The Express Awards for Women Entrepreneurs, initiated by Financial Express and FICCI-FLO, aims to award women who have not only shown the courage to take up leadership positions but have braved numerous challenges to reach the top and set examples for future entrepreneurs. The keynote interview set the tone for the awards.
It has been eight years since you wrote Lean In. If you were to write it all over again, how much of its central thesis would you change?
I wrote Lean In in 2015 as a tech exec and put a lot of my story into it. So it read too much about women like me, White women from California in tech. Now I would have put so many stories in. The good news is that my foundation, Lean In, did that. On the website, there are hundreds of stories of women from all countries, races, backgrounds, ages and industries. We started Lean In in circles. Our goal was to have a thousand women. Today we have over 58,000 circles all over the world, including those thriving in India.
The pandemic has been a setback for women at the workplace. Your own survey shows that 25 per cent of the women are now considering leaving work due to burnout.

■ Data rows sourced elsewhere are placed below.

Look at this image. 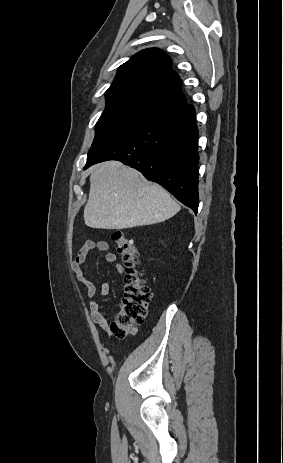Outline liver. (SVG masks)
<instances>
[{
	"mask_svg": "<svg viewBox=\"0 0 283 463\" xmlns=\"http://www.w3.org/2000/svg\"><path fill=\"white\" fill-rule=\"evenodd\" d=\"M180 205L161 186L118 161L91 168L84 222L97 229H125L152 225L173 217Z\"/></svg>",
	"mask_w": 283,
	"mask_h": 463,
	"instance_id": "obj_1",
	"label": "liver"
}]
</instances>
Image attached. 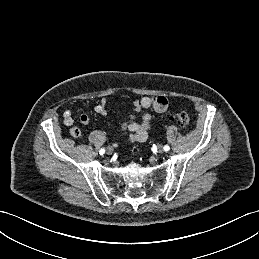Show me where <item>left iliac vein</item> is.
Wrapping results in <instances>:
<instances>
[{
    "label": "left iliac vein",
    "instance_id": "obj_1",
    "mask_svg": "<svg viewBox=\"0 0 259 259\" xmlns=\"http://www.w3.org/2000/svg\"><path fill=\"white\" fill-rule=\"evenodd\" d=\"M164 152V147L162 145L158 146V153L162 154Z\"/></svg>",
    "mask_w": 259,
    "mask_h": 259
}]
</instances>
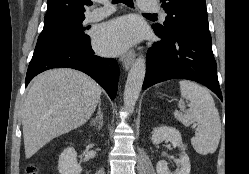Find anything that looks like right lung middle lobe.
Masks as SVG:
<instances>
[{"instance_id":"obj_1","label":"right lung middle lobe","mask_w":249,"mask_h":174,"mask_svg":"<svg viewBox=\"0 0 249 174\" xmlns=\"http://www.w3.org/2000/svg\"><path fill=\"white\" fill-rule=\"evenodd\" d=\"M84 19H71L44 26L35 49L63 43L90 41V37L84 33V30H86V27L83 26Z\"/></svg>"}]
</instances>
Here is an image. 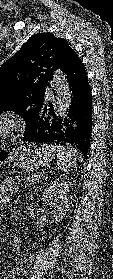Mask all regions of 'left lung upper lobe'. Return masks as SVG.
Here are the masks:
<instances>
[{"label": "left lung upper lobe", "mask_w": 113, "mask_h": 279, "mask_svg": "<svg viewBox=\"0 0 113 279\" xmlns=\"http://www.w3.org/2000/svg\"><path fill=\"white\" fill-rule=\"evenodd\" d=\"M74 50L52 33L34 34L0 67V112L14 111L33 125L36 109L44 102V88Z\"/></svg>", "instance_id": "5c2ea615"}]
</instances>
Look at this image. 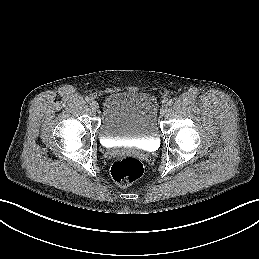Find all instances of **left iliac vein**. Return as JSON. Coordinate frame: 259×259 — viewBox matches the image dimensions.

Covid is a health crisis, an economic crisis and a gender equality crisis. Before Covid, women all over the world were working in double shifts. When working women came home, they did the majority of the housework and childcare. Then Covid happened. Now we’re at double-double shift. Which is elderly parents to take care of, illness, kids home from school, kids who have to quarantine because they get an exposure.
My foundation was the first one to survey how women were going to drop out from the workforce. Women’s workforce participation in the US is reaching low levels in decades. Women are still not getting close to their share of leadership roles. It’s 5-7 per cent of the top CEO roles in top countries like the US. This has not changed and Covid is not helping.
I don’t think the trend is very different in India. Can you just remind all of us about the importance of insisting on diversity and having women well-represented in organisations?
We have said for a long time that we should have diversity because it’s the right thing to do. But the message I will take to businesses is it’s also the smart thing to do. Teams that are more diverse perform better. It’s not just in the company’s interest but in your individual interest to hire, promote and have a diverse management team.
All statistics tend to show that there have never been as many women in colleges in India as there are today and there are certain subjects where there are more women than men. What advice would you give these women when they step out and see a glass ceiling?
Did anyone ever ask you that you shouldn’t become a journalist because you might want kids? Of course not. You’re a man. You know how many people have asked me this question? When men enter the workforce, we tell them to go for it. When women enter the workforce, we say ‘you can’t have it all.’ Because ‘what have it all’ means is a job and a family. But most women actually have to work, take up jobs and families. So, telling women they can’t do something they are going to have to do anyway is cruel and leads to the situation we are in.
When I ask women to ‘Lean In’, they should go into the workforce striving for the top. Don’t go in holding back because you know what’s going to happen? Suppose you are competing with some guy. Fast forward to 10 years when you have a family, you are working for him, he is higher paid, he is making the decisions. If he is working for you instead, you can afford childcare and stay in the workforce; you just give yourself options. So, to every young woman out there, “you can have it all.” Go for it and then give yourself more flexibility.
One question from my wife’s book club was about privilege. She said, “I can ‘Lean In’ and go to the workplace because I have the privilege of being able to hire some other woman who doesn’t have that privilege to take care of my child.” How would you respond to that?
A lot of women hold back and they wind up working the same hours for less pay, less responsibility, less impact and less flexibility. I ask aspirants, do you want to be CEO? All of them will say yes, most women will say no. As a CEO, I have probably more flexibility than I had when I was a junior. As you get more senior, you get paid more, have more control, and can create more impact. So the idea you don’t want to go for it in order to have flexibility is a wrong idea.
Is there a glass-ceiling that Silicon Valley has which is tough to break?
There is a glass-ceiling but the thing that my foundation, Lean In, is really focussed on is even before we get to that glass ceiling, there is a broken wrong and it is that first promotion to manager. Men are promoted and hired based on their potential, women have to prove it. Women fall out during the first promotion to manager. Why? Because you cannot prove to your manager until you do it.
One thing you have learnt from women in India.
I have heard so many stories, I will just share one. There is a network leader with LinkedIn in Bengaluru who, during Covid, started an initiative to bring women back to the workforce by reaching out to their husbands and family members. Almost all the women who left the workplace in her circle are now back in. That is inspiring.